S. He was elected to the American Academy of Arts and Letters in 1962. Alexander Archipenko died on February 1964, in New York City, he is interred at Woodlawn Cemetery in The New York City. Archipenko, along with the French-Hungarian sculptor Joseph Csaky, exhibited at the first public manifestations of Cubism in Paris. Archipenko departed from the neo-classical sculpture of his time, using faceted planes and negative space to create a new way of looking at the human figure, showing a number of views of the subject simultaneously, he is known for introducing sculptural voids, for his inventive mixing of genres throughout his career: devising'sculpto-paintings', experimenting with materials such as clear acrylic and terra cotta.
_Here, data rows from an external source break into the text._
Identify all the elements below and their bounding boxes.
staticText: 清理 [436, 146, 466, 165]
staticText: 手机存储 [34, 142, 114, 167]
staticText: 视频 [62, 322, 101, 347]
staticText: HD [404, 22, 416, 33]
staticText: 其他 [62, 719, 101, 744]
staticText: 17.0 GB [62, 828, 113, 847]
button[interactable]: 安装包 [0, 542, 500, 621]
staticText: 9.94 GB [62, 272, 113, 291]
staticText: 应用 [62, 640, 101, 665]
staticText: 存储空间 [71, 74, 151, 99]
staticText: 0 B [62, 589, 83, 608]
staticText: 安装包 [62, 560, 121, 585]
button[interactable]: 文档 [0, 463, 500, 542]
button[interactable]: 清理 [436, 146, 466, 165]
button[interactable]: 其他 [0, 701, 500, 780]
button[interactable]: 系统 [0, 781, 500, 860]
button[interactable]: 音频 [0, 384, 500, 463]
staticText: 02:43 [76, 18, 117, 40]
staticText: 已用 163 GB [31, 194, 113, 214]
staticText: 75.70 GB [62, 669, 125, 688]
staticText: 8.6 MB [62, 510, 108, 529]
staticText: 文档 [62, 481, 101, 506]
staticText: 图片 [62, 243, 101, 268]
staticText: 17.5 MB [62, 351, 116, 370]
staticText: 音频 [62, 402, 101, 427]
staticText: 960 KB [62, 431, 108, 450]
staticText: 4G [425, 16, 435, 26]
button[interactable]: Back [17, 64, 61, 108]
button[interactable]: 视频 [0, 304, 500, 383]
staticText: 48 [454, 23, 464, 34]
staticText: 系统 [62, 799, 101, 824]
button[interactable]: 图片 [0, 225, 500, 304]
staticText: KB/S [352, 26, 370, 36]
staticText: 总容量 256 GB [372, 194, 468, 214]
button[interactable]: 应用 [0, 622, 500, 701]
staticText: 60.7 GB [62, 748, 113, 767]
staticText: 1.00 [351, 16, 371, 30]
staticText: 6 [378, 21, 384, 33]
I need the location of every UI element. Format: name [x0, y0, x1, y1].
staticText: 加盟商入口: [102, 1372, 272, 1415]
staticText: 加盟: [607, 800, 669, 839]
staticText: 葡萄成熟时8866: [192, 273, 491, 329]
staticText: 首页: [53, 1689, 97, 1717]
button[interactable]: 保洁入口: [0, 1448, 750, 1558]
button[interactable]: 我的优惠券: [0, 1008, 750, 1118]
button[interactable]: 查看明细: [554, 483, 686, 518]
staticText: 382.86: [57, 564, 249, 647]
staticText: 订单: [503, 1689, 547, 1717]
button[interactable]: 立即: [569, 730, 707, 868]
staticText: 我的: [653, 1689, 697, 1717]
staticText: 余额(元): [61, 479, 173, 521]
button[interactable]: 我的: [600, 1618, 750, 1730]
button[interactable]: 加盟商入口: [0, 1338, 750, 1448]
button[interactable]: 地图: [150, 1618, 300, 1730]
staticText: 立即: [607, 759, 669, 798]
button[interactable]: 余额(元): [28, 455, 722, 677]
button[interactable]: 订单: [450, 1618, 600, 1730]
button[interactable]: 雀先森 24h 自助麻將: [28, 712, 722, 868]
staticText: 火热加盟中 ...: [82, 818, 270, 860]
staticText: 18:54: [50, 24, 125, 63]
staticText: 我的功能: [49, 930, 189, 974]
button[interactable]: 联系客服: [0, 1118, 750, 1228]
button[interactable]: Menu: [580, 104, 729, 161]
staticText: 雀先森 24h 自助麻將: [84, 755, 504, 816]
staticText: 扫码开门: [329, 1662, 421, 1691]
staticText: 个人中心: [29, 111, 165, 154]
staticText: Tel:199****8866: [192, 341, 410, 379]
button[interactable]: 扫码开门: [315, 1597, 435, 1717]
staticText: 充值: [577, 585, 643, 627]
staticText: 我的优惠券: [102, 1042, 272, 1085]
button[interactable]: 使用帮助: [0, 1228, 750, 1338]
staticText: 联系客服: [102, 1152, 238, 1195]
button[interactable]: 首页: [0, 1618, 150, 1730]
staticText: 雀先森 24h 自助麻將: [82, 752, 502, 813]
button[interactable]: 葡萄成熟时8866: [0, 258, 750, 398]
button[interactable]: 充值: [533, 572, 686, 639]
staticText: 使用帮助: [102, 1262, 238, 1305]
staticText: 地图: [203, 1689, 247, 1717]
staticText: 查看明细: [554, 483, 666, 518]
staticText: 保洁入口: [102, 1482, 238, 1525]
The sculptor Ann Weaver Norton apprenticed with Archipenko for a number of years. Among the public collections holding works by Alexander Archipenko are: The Addison Gallery of American Art The Art Institute of Chicago The Mary and Leigh Block Museum of Art Brigham Young University Museum of Art Chi-Mei Museum The Delaware Art Museum The Denver Art Museum The Fine Arts Museums of San Francisco The Guggenheim Museum The Hermitage Museum The Hirshhorn Museum and Sculpture Garden The Honolulu Museum of Art Indiana University Art Museum The Los Angeles County Museum of Art The Maier Museum of Art The Milwaukee Art Museum The Montgomery Museum of Fine Arts The Museum of Fine Arts, Boston The Museum of Fine Arts, Houston The Museum of Modern Art The National Museum of Serbia The Nasher Sculpture Center The National Gallery of Art National Museum Cardiff The North Carolina Museum of Art The Norton Simon Museum The Peggy Guggenheim Collection The Philadelphia Museum of Art The Phillips Collection The Portland Art Museum The Portland Museum of Art Salisbury House The San Antonio Art League Museum The San Diego Museum of Art The Sheldon Memorial Art Gallery The Smithsonian American Art Museum Städel Museum Tate Modern The Tel Aviv Museum of Art The Ukrainian Museum Von der Heydt-Museum Walker Art Center The Cleveland Cultural Gardens in Rockefeller Park Fundación D.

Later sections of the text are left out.